Optimal MFE secondary structure: If the stemloop structure is not the MFE structure, we also provide a link to download the MFE structure.
Alternative candidates (dot-bracket format): This is the set of stemloop sequences that overlap the current prediction. The choice between several alternative overlapping candidate pre-miRNAs is made according to the best MFEI.

The stemloop structure of the miRNA precursor is also displayed with Varna.

Quality:

This score includes the reads ditribution score (as defined here) and extends it with some additional criteria. It ranges from 0 to 6.
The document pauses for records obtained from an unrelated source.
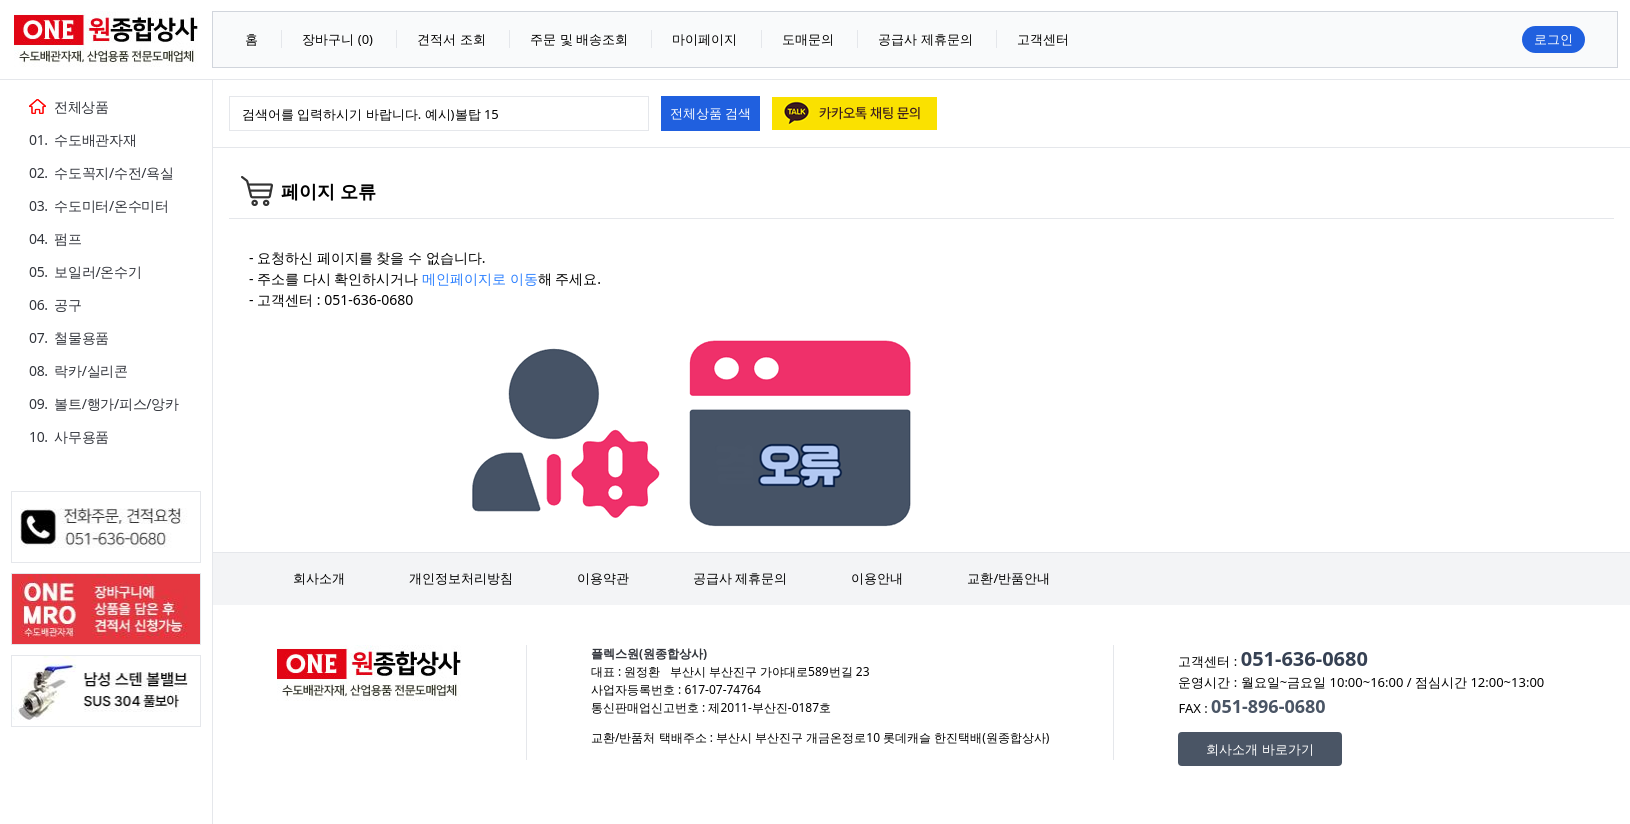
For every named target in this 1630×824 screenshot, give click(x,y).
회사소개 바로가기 (1259, 749)
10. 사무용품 (69, 436)
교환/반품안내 (1008, 578)
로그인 (1553, 39)
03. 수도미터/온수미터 (99, 205)
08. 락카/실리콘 (78, 370)
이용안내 (877, 578)
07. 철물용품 (69, 337)
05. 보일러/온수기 (85, 271)
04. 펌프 (55, 238)
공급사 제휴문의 (740, 578)
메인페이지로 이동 (480, 278)
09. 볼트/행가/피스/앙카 (103, 403)
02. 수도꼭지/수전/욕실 (101, 172)
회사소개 (319, 578)
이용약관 (603, 578)
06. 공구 (55, 304)
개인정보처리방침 (461, 578)
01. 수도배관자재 (82, 139)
MFEI < -0.8: This MFEI threshold covers 83% of miRBase pre-miRNAs, whereas it is observed in less than 13% of pseudo hairpins.
Criteria number of reads: The locus has either at least 10 reads mapping to each arm, or at least 100 reads mapping in total.
Existence of a miRNA: It is the sequence of the most common read, if the frequency is at least 33%.
The miRNA is validated by miRdup: This measures the stability of the miRNA/miRNA* duplex (more information),
Criteria presence of the miRNA:miRNA* duplex: There is at least one read in the window [-5,+5] on the strand of the miRNA*.
Criteria precision of the precursor processing: At least 75% of reads start in a window [-3,+3] centered around the start position of the miRNA, or [-5,+5] on the opposite arm of the stemloop.

Reads

Number of reads: The total number of reads included in the locus.
Reads length distribution: This plot gives the sequence length distribution for all reads in the precursor locus.
Reads cloud: This is a visual representation of all reads included in the locus.
Each ********** string is a unique read. Its length and its depth (the number of occurrences of this read in the total set of reads) are reported at the end of the dotted line. Each <------miRBase------> string indicates the existence of an alignmnent with a sequence from miRBase. More information on this alignment is provided in the sequel of the report, in Section Conservation of the mature miRNA.

Locus  : 1:234009-234092
Strand : -

GAAAUGAUGCGCAAAUGCGGAUAUCAAUGUAAAUCAGGGAGAAGGCAUGAUAUACCUUUAUAUCCGCAUUUGCGCAUCAUCUCU
((.(((((((((((((((((((((.((.(((.((((.(.......).)))).))).)).))))))))))))))))))))).)).
         <------miRBase------>                          <------miRBase------>
*********************............................................................... length=21 depth=5
.......*********************........................................................ length=21 depth=2
........................................................*********************....... length=21 depth=1
............................................................*********************... length=21 depth=16

Thermodynamics stability

MFE: Value of the Minimum Free Energy (computed by RNAeval)
AMFE: Value of the adjusted MFE : MFE/(sequence length) x 100
MFEI: Value of the minimum folding energy index (as defined here)
Shuffles (option): Proportion of shuffled sequences whose MFE is lower than the MFE of the candidate miRNA precursor (see paragraph Compute thermodynamic stability). This value ranges between 0 and 1. The smaller it is, the more significant is the MFE. We report pre-miRNA stemloops for which the value is smaller than 0.01, which covers more than 89% of miRBase sequences. Otherwise, if the P-value is greater than 0.01, we say that it is non significant, and do not report any value.

Conserved mature miRNA

All alignments with miRBase are reported and gathered according to their positions.

query is the user sequence, and miRBase designates the mature miRNA found in miRBase. It is possible to access the corresponding miRBase entry by clicking on the link under the alignment. Finally, we provide an ASCII representation of the putative miRNA within the stemloop precursor.